© Geoff Brookes
I need to say right up front that I am a big fan of Paul Maurice as the coach of the Winnipeg Jets. I don’t want to see a coaching change. I like his professionalism, the way he handles players, and the way he presents himself. I also think he’s good at positioning the Jets to win hockey games.
But lately I’ve begun to wonder if he could be better than he is right now.
I marvel at comments from knowledgeable hockey people about how Maurice makes “in game” adjustments. The recent home game against the New York Rangers might be a good example, when fast-skating players like Tanev and Copp got more playing time after the first period, to counter-act the speed of the Rangers, and perhaps give the rest of the Jets a bit more motivation to skate like the “Blue Shirts”. The adjustment worked, as the Jets played far better in the second period, tying the game at 1.
This begs a question, though. Why wasn’t that “need for speed” recognized before the puck dropped in period number one?

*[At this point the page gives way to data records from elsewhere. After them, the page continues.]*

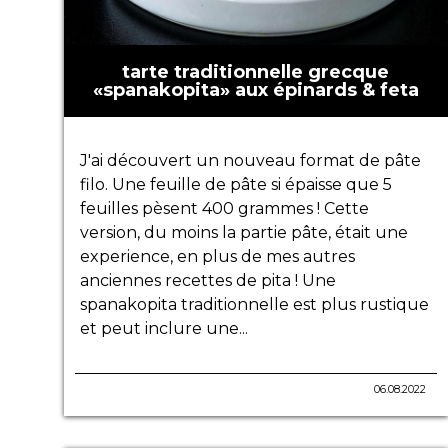
tarte traditionnelle grecque
«spanakopita» aux épinards & feta
J'ai découvert un nouveau format de pâte
filo. Une feuille de pâte si épaisse que 5
feuilles pèsent 400 grammes ! Cette
version, du moins la partie pâte, était une
experience, en plus de mes autres
anciennes recettes de pita ! Une
spanakopita traditionnelle est plus rustique
et peut inclure une...
06.08.2022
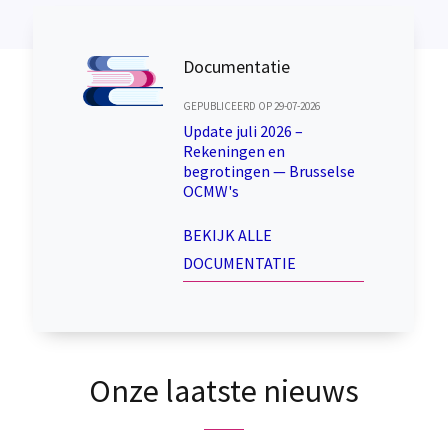
Documentatie
GEPUBLICEERD OP 29-07-2026
Update juli 2026 –
Rekeningen en
begrotingen — Brusselse
OCMW's
BEKIJK ALLE
DOCUMENTATIE
Onze laatste nieuws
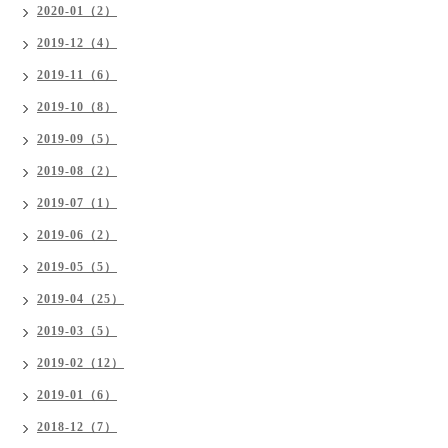
2020-01（2）
2019-12（4）
2019-11（6）
2019-10（8）
2019-09（5）
2019-08（2）
2019-07（1）
2019-06（2）
2019-05（5）
2019-04（25）
2019-03（5）
2019-02（12）
2019-01（6）
2018-12（7）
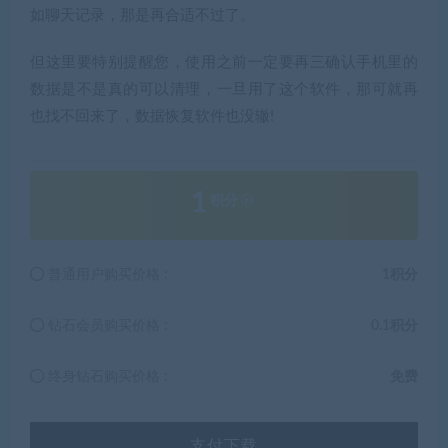
如聊天记录，那是再合适不过了。
但这里要特别提醒您，使用之前一定要再三确认手机里的
数据是不是真的可以清理，一旦用了这个软件，那可就再
也找不回来了，数据恢复软件也没辙!
1
积分
普通用户购买价格 :
1积分
钻石会员购买价格 :
0.1积分
终身钻石购买价格 :
免费
支付下载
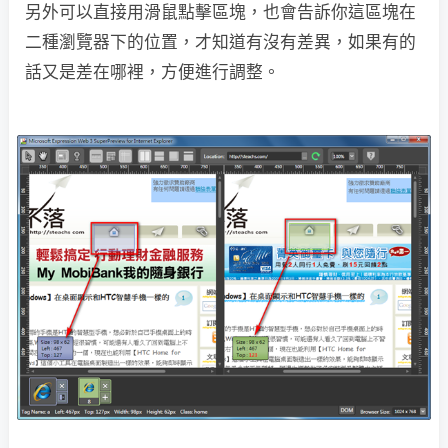
另外可以直接用滑鼠點擊區塊，也會告訴你這區塊在
二種瀏覽器下的位置，才知道有沒有差異，如果有的
話又是差在哪裡，方便進行調整。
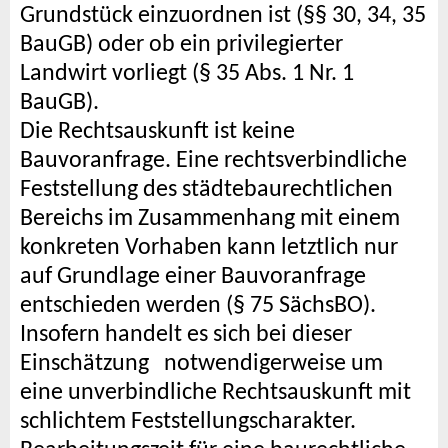
Grundstück einzuordnen ist (§§ 30, 34, 35
BauGB) oder ob ein privilegierter
Landwirt vorliegt (§ 35 Abs. 1 Nr. 1
BauGB).
Die Rechtsauskunft ist keine
Bauvoranfrage
. Eine rechtsverbindliche
Feststellung des städtebaurechtlichen
Bereichs im Zusammenhang mit einem
konkreten Vorhaben kann letztlich nur
auf Grundlage einer Bauvoranfrage
entschieden werden (§ 75 SächsBO).
Insofern handelt es sich bei dieser
Einschätzung notwendigerweise um
eine unverbindliche Rechtsauskunft mit
schlichtem Feststellungscharakter.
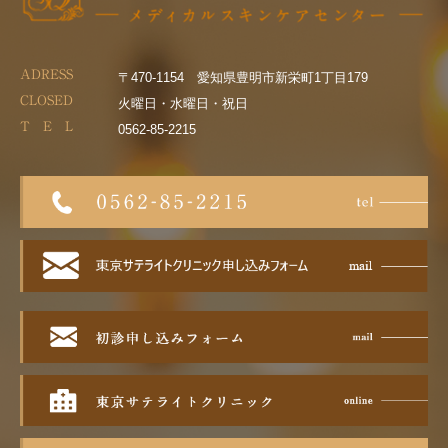
ADRESS
〒470-1154 愛知県豊明市新栄町1丁目179
CLOSED
火曜日・水曜日・祝日
T E L
0562-85-2215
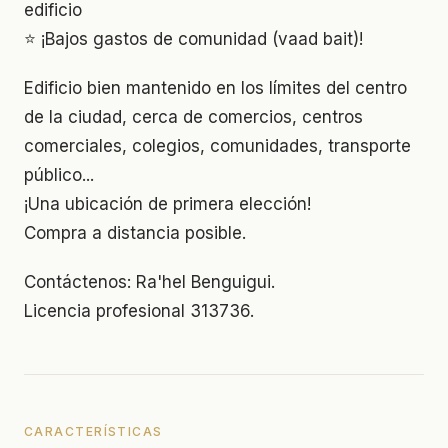
edificio
⭐ ¡Bajos gastos de comunidad (vaad bait)!
Edificio bien mantenido en los límites del centro
de la ciudad, cerca de comercios, centros
comerciales, colegios, comunidades, transporte
público...
¡Una ubicación de primera elección!
Compra a distancia posible.
Contáctenos: Ra'hel Benguigui.
Licencia profesional 313736.
CARACTERÍSTICAS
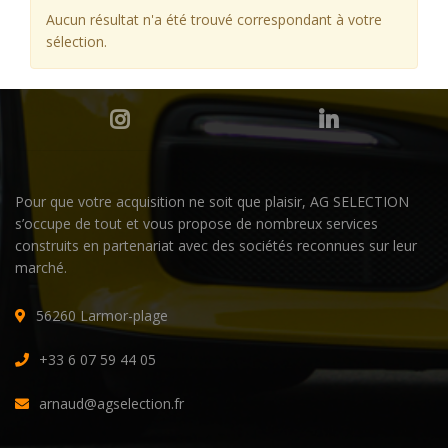
Aucun résultat n'a été trouvé correspondant à votre
sélection.
Pour que votre acquisition ne soit que plaisir, AG SELECTION
s’occupe de tout et vous propose de nombreux services
construits en partenariat avec des sociétés reconnues sur leur
marché.
56260 Larmor-plage
+33 6 07 59 44 05
arnaud@agselection.fr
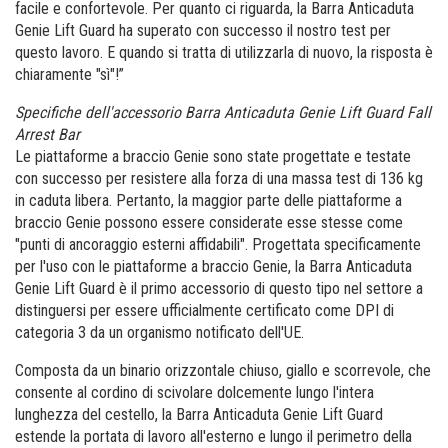
facile e confortevole. Per quanto ci riguarda, la Barra Anticaduta
Genie Lift Guard ha superato con successo il nostro test per
questo lavoro. E quando si tratta di utilizzarla di nuovo, la risposta è
chiaramente "sì"!”
Specifiche dell'accessorio Barra Anticaduta Genie Lift Guard Fall
Arrest Bar
Le piattaforme a braccio Genie sono state progettate e testate
con successo per resistere alla forza di una massa test di 136 kg
in caduta libera. Pertanto, la maggior parte delle piattaforme a
braccio Genie possono essere considerate esse stesse come
"punti di ancoraggio esterni affidabili". Progettata specificamente
per l'uso con le piattaforme a braccio Genie, la Barra Anticaduta
Genie Lift Guard è il primo accessorio di questo tipo nel settore a
distinguersi per essere ufficialmente certificato come DPI di
categoria 3 da un organismo notificato dell'UE.
Composta da un binario orizzontale chiuso, giallo e scorrevole, che
consente al cordino di scivolare dolcemente lungo l'intera
lunghezza del cestello, la Barra Anticaduta Genie Lift Guard
estende la portata di lavoro all'esterno e lungo il perimetro della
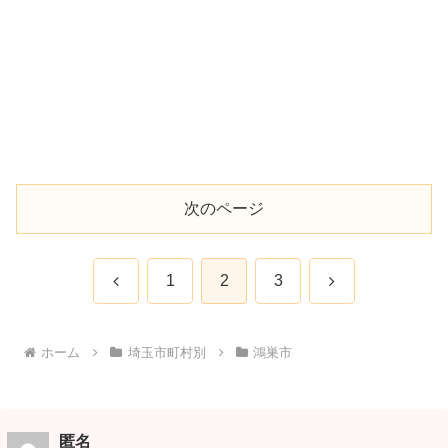
次のページ
前
次
1
2
3
へ
へ
ホーム
埼玉市町村別
鴻巣市
匿名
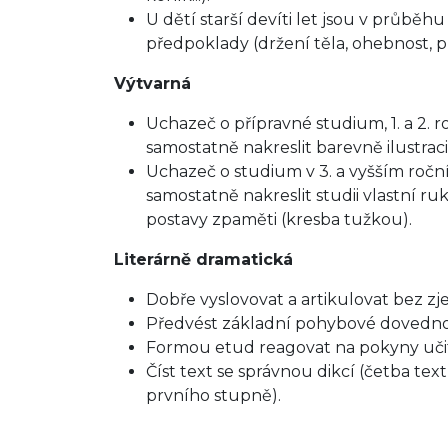
U dětí starší devíti let jsou v průběhu
předpoklady (držení těla, ohebnost, pře
Výtvarná
Uchazeč o přípravné studium, 1. a 2.
samostatně nakreslit barevně ilustrac
Uchazeč o studium v 3. a vyšším roč
samostatně nakreslit studii vlastní ru
postavy zpaměti (kresba tužkou).
Literárně dramatická
Dobře vyslovovat a artikulovat bez zj
Předvést základní pohybové dovednost
Formou etud reagovat na pokyny učitel
Číst text se správnou dikcí (četba t
prvního stupně).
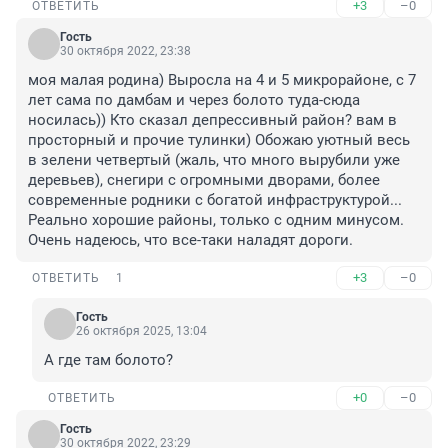
+3
–0
ОТВЕТИТЬ
Гость
30 октября 2022, 23:38
моя малая родина) Выросла на 4 и 5 микрорайоне, с 7 
лет сама по дамбам и через болото туда-сюда 
носилась)) Кто сказал депрессивный район? вам в 
просторный и прочие тулинки) Обожаю уютный весь 
в зелени четвертый (жаль, что много вырубили уже 
деревьев), снегири с огромными дворами, более 
современные родники с богатой инфраструктурой... 
Реально хорошие районы, только с одним минусом. 
Очень надеюсь, что все-таки наладят дороги.
+3
–0
ОТВЕТИТЬ
1
Гость
26 октября 2025, 13:04
А где там болото?
+0
–0
ОТВЕТИТЬ
Гость
30 октября 2022, 23:29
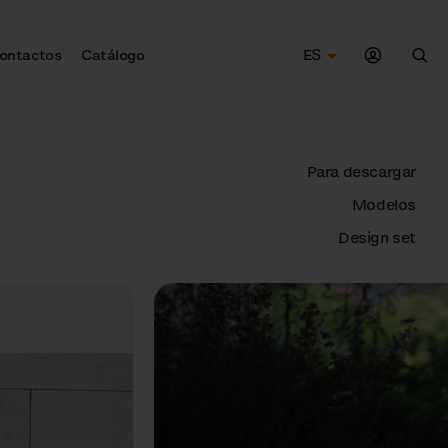
ontactos
Catálogo
ES
Bus
Para descargar
Modelos
Design set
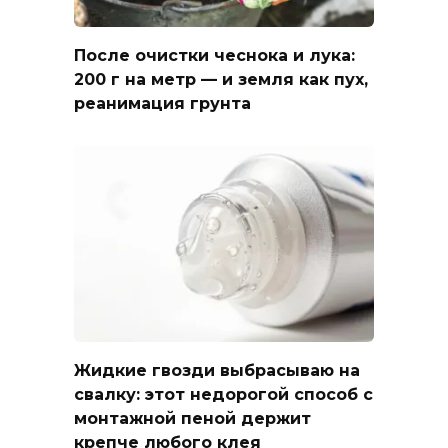
После очистки чеснока и лука:
200 г на метр — и земля как пух,
реанимация грунта
Жидкие гвозди выбрасываю на
свалку: этот недорогой способ с
монтажной пеной держит
крепче любого клея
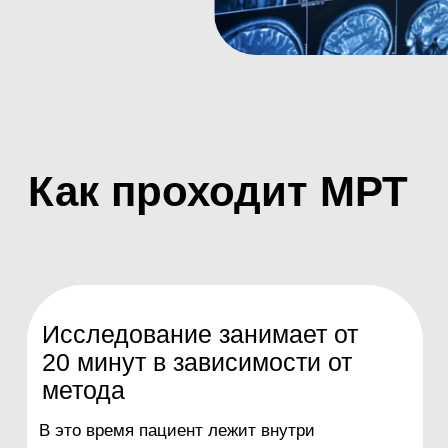
лаборант может давать простые задания,
например подвигать пальцами или ответить
на вопросы.
Получение диска
Пациент получит диск с записью
результатов. Можно заказать пленку или
запись на USB-накопитель.
Противопоказания
кардио
металлические протезы
стимуляторы
помпы для доставки
хирургические импланты
лекарств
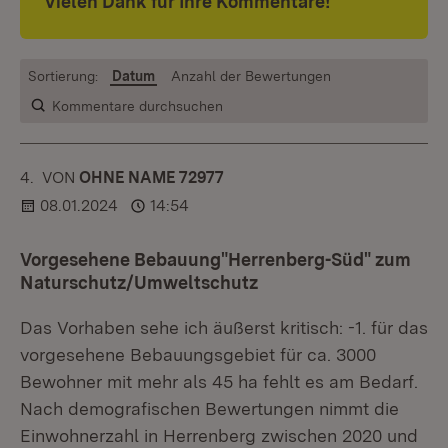
Vielen Dank für Ihre Kommentare!
Sortierung:
Datum
Anzahl der Bewertungen
Kommentare durchsuchen
4.
KOMMENTAR
VON
:
OHNE NAME 72977
08.01.2024
14:54
Vorgesehene Bebauung"Herrenberg-Süd" zum
Naturschutz/Umweltschutz
Das Vorhaben sehe ich äußerst kritisch: -1. für das
vorgesehene Bebauungsgebiet für ca. 3000
Bewohner mit mehr als 45 ha fehlt es am Bedarf.
Nach demografischen Bewertungen nimmt die
Einwohnerzahl in Herrenberg zwischen 2020 und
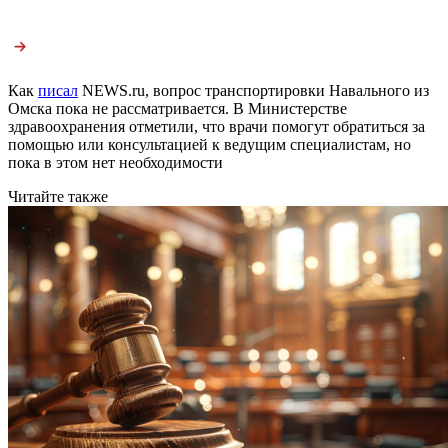
Как
писал
NEWS.ru, вопрос транспортировки Навального из
Омска пока не рассматривается. В Министерстве
здравоохранения отметили, что врачи помогут обратиться за
помощью или консультацией к ведущим специалистам, но
пока в этом нет необходимости
Читайте также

Paul Maurice has talked publicly about these 2016 Jets needing to find their team identity. He’s talked about that identity involving speed and physicality – being tough to play against. But are the Jets’ coaches consistently reading from that playbook- especially the part about speed? If so, how was it that the Rangers blitzed the Jets in the first period of that game? Why didn’t players like Tanev and Copp get a larger role from the first minute of the game?
Why do slower veterans like Drew Stafford continue to garner prized spots on the top two lines, when their capacity for this essential ingredient is dwindling with age?
There are answers for this question – the experience of a veteran player; the ability to make the most of scoring chances in the blue paint; knowing how to play the game at the NHL level.
The problem with these answers is that they avoid the main question – can the player (e.g. Stafford) keep up with the pace of the game in the year 2016? If the answer to that question is “no”, then it undermines the value of Stafford’s main attributes. It’s hard to be productive when you can’t get to the right spot fast enough.
Is it just Stafford, or do other Jets that fit this analysis?
Well, how about Mathieu Perreault?
I can’t say that I’ve measured the speed of any of the Jets, but by my eye test, both Stafford and Perreault are just slightly slower than they were a couple of years ago.
But that isn’t really the main point. The issue is that the league is faster than it was just two years ago.
Again, I can’t prove this. But watching games, I’m convinced that the NHL is faster – much faster. As support for this comment, you often hear interviews with players where the reticent, cliché-infused athletes actually say these words aloud. The NHL is faster.
The league is now ruled by players like Patrick Kane and Tyler Seguin, who compete with speed and puck-handling. Teams like the LA Kings – who used to dominate with their “heavy game”, en route to 2 cup wins – are now just 2 games above .500 (or exactly .500 when you count all losses as losses).
And on the Jets, skilled players like Stafford and Perreault, who used to get at leasthalf a point a game – often more than that – are struggling at roughly .25 points per game.
I like Drew Stafford as a hockey player. I especially like Mathieu Perreault. But I can’t help wondering if they are working on how to adapt their game to the lightning-paced NHL of 2016.
Have the Jets missed the boat on this change? On balance, I don’t think so. In fact, the Jets started drafting the faster, often smaller players as early as 2013, with picks like Josh Morrissey and Andrew Copp, and followed that up in more recent years with picks like Nikolai Ehlers, Kyle Connor and Jack Roslovic. Even later round picks featured speed and skill.
With allowances for the time needed for younger players to develop (including Copp and Tanev), it’s the fast players that are producing most of the goals and assists for the Jets in 2016 – Scheifele, Wheeler, Little, Ehlers and Byfuglien. (I rate Big Buff as a fast skater). In my opinion, Patrik Laine is a rare, special case, where his ability to shoot puts him in a unique category (like Ovechkin). Having said that, many have pointed out that his skating and playmaking skills are under-rated by media outside of Winnipeg.
My point is that the NHL Jets succeed when they use their speed. Any strategy that doesn’t play to that strength is not maximizing their chances to win hockey games.
The changing NHL also affects the way penalties are called for stick infractions, and restraining penalties. It’s gotten to the point where it’s almost irrelevant whether or not the infraction actually incurred. If the stick gets near the wrong places, you’re probably going to get a penalty. The Jets are second in the NHL for most minor penalties taken. It’s hard to win when you give your opponents that many power plays. This change has occurred over a longer period of time, but is almost as important as the changes in the speed of the game.
Until the Winnipeg Jets adapt their strategies to fit these NHL realities for the 2016-17 season, they are likely doomed to mediocrity.
To paraphrase the Canadian pop singer Gerry Doucette, “Momma let ‘em play.” If Paul Maurice lets the speed demons race around the rink, and gets his players to keep their sticks on the ice (hello to the “Mayor of St. James”), we’ll be jumping out of our seats celebrating goals and victories.